▶ _WORK ORDER_: Pick every line from the data below that contains the string "soldadura" and copy it.

(Page images and extracted text)
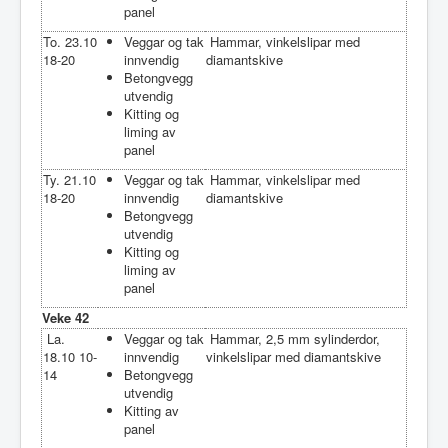
panel
To. 23.10
Veggar og tak
Hammar, vinkelslipar med
18-20
innvendig
diamantskive
Betongvegg
utvendig
Kitting og
liming av
panel
Ty. 21.10
Veggar og tak
Hammar, vinkelslipar med
18-20
innvendig
diamantskive
Betongvegg
utvendig
Kitting og
liming av
panel
Veke 42
La.
Veggar og tak
Hammar, 2,5 mm sylinderdor,
18.10 10-
innvendig
vinkelslipar med diamantskive
14
Betongvegg
utvendig
Kitting av
panel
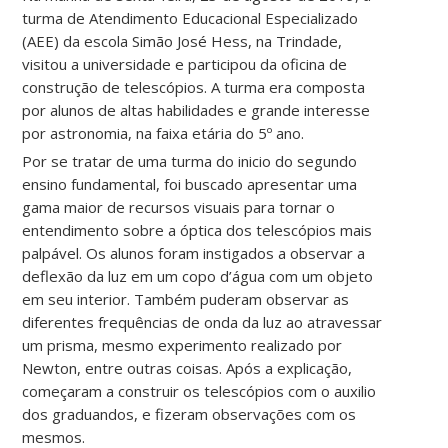
turma de Atendimento Educacional Especializado
(AEE) da escola Simão José Hess, na Trindade,
visitou a universidade e participou da oficina de
construção de telescópios. A turma era composta
por alunos de altas habilidades e grande interesse
por astronomia, na faixa etária do 5º ano.
Por se tratar de uma turma do inicio do segundo
ensino fundamental, foi buscado apresentar uma
gama maior de recursos visuais para tornar o
entendimento sobre a óptica dos telescópios mais
palpável. Os alunos foram instigados a observar a
deflexão da luz em um copo d’água com um objeto
em seu interior. Também puderam observar as
diferentes frequências de onda da luz ao atravessar
um prisma, mesmo experimento realizado por
Newton, entre outras coisas. Após a explicação,
começaram a construir os telescópios com o auxilio
dos graduandos, e fizeram observações com os
mesmos.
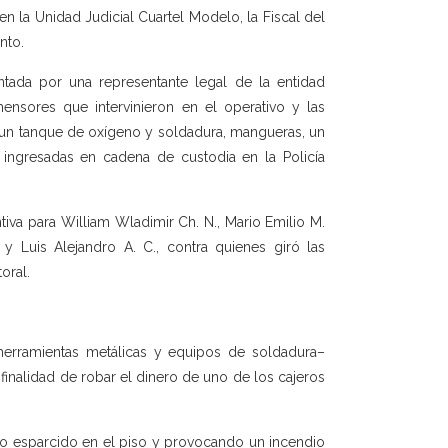
en la Unidad Judicial Cuartel Modelo, la Fiscal del
nto.
ntada por una representante legal de la entidad
hensores que intervinieron en el operativo y las
 un tanque de oxígeno y soldadura, mangueras, un
 ingresadas en cadena de custodia en la Policía
tiva para William Wladimir Ch. N., Mario Emilio M.
 y Luis Alejandro A. C., contra quienes giró las
oral.
erramientas metálicas y equipos de soldadura–
finalidad de robar el dinero de uno de los cajeros
ero esparcido en el piso y provocando un incendio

▶ _OUTPUT BELOW_:
 un tanque de oxígeno y soldadura, mangueras, un
erramientas metálicas y equipos de soldadura–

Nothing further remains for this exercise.